Elisabeth Rosenthal: Part of it is that hospital monopolies tend to be local and regional. The FTC has to go in and investigate how much of a market you have to control to have a monopoly. Do you have to just have all the hospitals, but not all the outpatient centers? If you have two competing systems, you in theory-- for example in the Bay Area, there's Sutter, which is one of the bigger monopolies, and there's the University of California at San Francisco.
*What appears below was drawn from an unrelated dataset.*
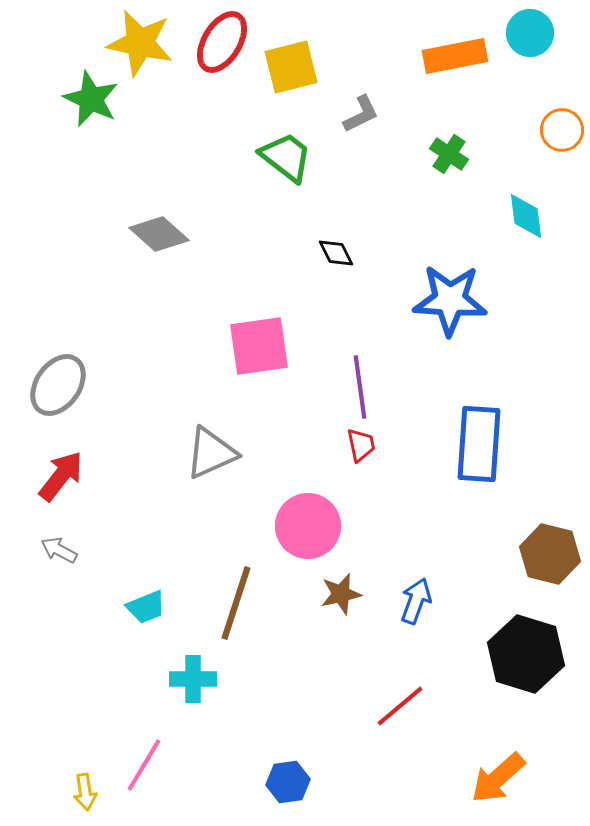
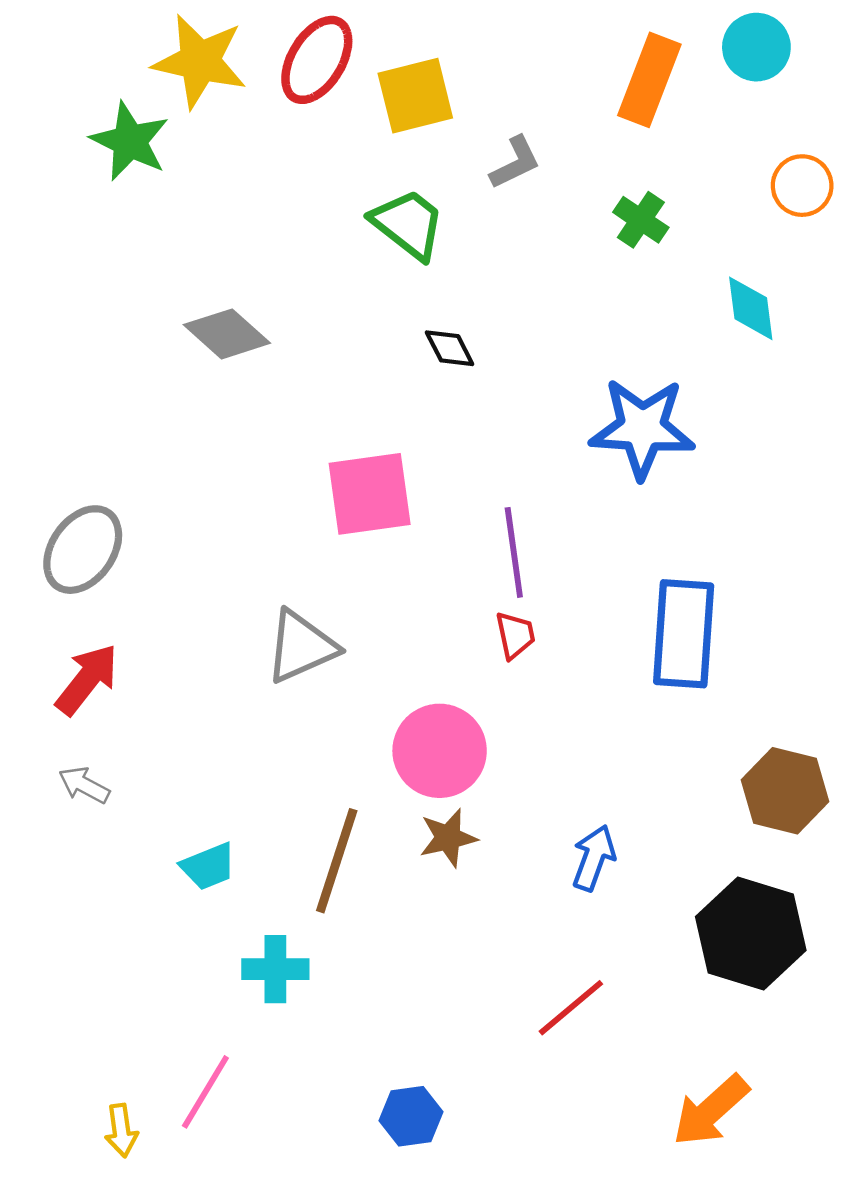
orange rectangle: (455, 56) -> (649, 80), turned -58
black diamond: (336, 253) -> (450, 348), moved
brown star: (341, 594) -> (448, 838), moved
Would you call that a monopoly? Technically there are two chains, but Sutter has so much control over Northern California. It's effectively raised prices to much higher rates than in Southern California. It's that a monopoly or not? That's hard to define. Then the second problem they have is that many of these monopolies and large conglomerates occurred in the last, say, 20 years, and if they go in now and say, "That's a monopoly." How do you unwind a big hospital system?
Their medical records were already joined. They may have closed some hospitals. It's very hard to undo a monopoly once it's there. As James Capretta told me from the American Enterprise Institute, they're probably 15 years behind the 8 ball, and that puts him at a huge disadvantage despite President Biden's and Lina Khan, the head of the FTC, her good intentions to try and do something in this space.
Brian Lehrer: Elisabeth Rosenthal, her guest essay in The New York Times last week, Your Exorbitant Medical Bill, Brought to You by the Latest Hospital Merger. Thank you for sharing it with us.
Elisabeth Rosenthal: Thanks for having me.